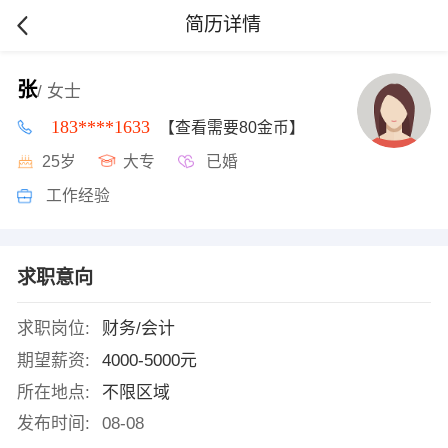
简历详情
张
/ 女士
183****1633
【查看需要80金币】
25岁
大专
已婚
工作经验
求职意向
求职岗位:
财务/会计
期望薪资:
4000-5000元
所在地点:
不限区域
发布时间:
08-08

· · · ·

◆ **Task goal**: Each entry above must be duplicated precisely; none of the pictures may be included.

◆ **Response to this task**:
简历详情
张
/ 女士
183****1633
【查看需要80金币】
25岁
大专
已婚
工作经验
求职意向
求职岗位:
财务/会计
期望薪资:
4000-5000元
所在地点:
不限区域
发布时间:
08-08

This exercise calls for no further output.